After 6 weeks I had 2 overnight stays with him, I finally found out what it was like to be a mum for 24 hours, in the sense of being there for every cry, every feed, every nappy change, it finally gave me a sense of purpose, and I could finally see a bit more light at the end of the tunnel. The day before Mothers Day 2019, we were able to bring our little man home, this will forever be the best Mothers Day gift I will have. We were so proud and happy, but also fearful, we were now on our own. I know most new parents are thrown into that situation a lot sooner, but I had become reliant on asking nurses what’s right, what’s wrong, how much of this, how much of that etc, now it was on us. We got into our own little rhythm and it was going great, we finally felt like a family, my husband was able to now spend some time with our son too as we had decided for him to stay at work while our baby was in hospital so his paternity leave would allow him time to meet his son.

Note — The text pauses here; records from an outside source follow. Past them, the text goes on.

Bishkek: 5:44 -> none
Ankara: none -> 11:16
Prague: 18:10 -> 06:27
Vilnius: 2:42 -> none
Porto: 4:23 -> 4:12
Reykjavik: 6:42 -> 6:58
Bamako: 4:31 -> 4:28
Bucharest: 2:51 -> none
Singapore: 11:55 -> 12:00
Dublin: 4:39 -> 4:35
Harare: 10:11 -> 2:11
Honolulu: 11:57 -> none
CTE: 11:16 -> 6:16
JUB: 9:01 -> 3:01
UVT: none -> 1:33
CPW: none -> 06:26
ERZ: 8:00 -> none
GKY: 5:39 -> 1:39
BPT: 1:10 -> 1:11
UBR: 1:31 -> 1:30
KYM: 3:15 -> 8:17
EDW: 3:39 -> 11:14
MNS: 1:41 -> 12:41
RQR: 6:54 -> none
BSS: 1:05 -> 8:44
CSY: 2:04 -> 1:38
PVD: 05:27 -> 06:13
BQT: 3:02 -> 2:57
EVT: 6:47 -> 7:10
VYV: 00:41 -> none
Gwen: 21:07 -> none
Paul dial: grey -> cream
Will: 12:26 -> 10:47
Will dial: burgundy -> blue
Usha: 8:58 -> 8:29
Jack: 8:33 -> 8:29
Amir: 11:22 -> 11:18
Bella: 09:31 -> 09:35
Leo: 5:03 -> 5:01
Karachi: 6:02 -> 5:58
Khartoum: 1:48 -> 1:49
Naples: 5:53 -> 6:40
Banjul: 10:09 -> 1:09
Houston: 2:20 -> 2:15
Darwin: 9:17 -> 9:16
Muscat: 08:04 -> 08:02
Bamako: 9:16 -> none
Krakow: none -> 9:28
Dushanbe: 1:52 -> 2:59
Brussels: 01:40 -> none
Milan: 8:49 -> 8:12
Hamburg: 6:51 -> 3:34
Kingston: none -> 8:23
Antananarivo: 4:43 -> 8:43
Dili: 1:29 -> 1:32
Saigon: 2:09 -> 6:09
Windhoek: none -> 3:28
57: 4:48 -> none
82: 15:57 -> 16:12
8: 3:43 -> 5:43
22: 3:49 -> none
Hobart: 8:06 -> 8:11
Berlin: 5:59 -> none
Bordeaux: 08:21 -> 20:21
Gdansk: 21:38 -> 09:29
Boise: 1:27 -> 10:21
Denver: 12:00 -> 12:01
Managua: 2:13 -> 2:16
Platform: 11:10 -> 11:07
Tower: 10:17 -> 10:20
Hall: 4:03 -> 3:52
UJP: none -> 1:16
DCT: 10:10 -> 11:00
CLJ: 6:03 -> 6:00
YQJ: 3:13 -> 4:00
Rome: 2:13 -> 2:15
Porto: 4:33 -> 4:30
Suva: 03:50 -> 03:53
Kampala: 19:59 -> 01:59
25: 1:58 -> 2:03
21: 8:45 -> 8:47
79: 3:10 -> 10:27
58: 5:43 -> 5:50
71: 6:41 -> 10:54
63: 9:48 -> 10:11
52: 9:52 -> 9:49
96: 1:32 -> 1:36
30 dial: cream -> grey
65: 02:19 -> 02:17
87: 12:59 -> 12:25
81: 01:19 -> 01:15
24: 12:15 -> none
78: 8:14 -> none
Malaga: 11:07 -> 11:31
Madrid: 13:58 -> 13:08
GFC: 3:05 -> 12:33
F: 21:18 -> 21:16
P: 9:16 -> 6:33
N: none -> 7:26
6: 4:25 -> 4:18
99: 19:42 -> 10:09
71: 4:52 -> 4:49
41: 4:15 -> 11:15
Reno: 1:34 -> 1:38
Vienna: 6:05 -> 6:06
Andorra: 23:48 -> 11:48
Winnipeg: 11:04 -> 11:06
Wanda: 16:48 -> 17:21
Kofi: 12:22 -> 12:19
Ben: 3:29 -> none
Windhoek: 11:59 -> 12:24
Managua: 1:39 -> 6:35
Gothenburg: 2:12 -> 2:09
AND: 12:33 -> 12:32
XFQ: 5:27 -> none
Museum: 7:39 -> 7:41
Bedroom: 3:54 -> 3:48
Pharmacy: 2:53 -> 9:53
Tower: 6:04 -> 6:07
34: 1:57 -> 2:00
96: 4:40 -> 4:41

The feelings of disbelief that I had a baby and that this little being is ours to nurture started to lift. Now 19 months in, from time to time the trauma and the heavy emotions hit and it is an on going battle, but seeing my boy thriving and loving life, I couldn’t be prouder of him and us. I couldn’t love him more. I don’t think anyone can prepare you for a premature baby and the experience that comes with it, the emotions, the questions, and the mental state it can cause. It is defiantly an experience that makes you stronger, and one that is very hard to see through at the time.
***Thank you for sharing your brave, emotional journey Aimee ***
We get a lot of positive feedback from families in a neonatal unit who read these stories and feel strength, hope and positivity knowing that they are not alone going through these experiences and feeling certain emotions.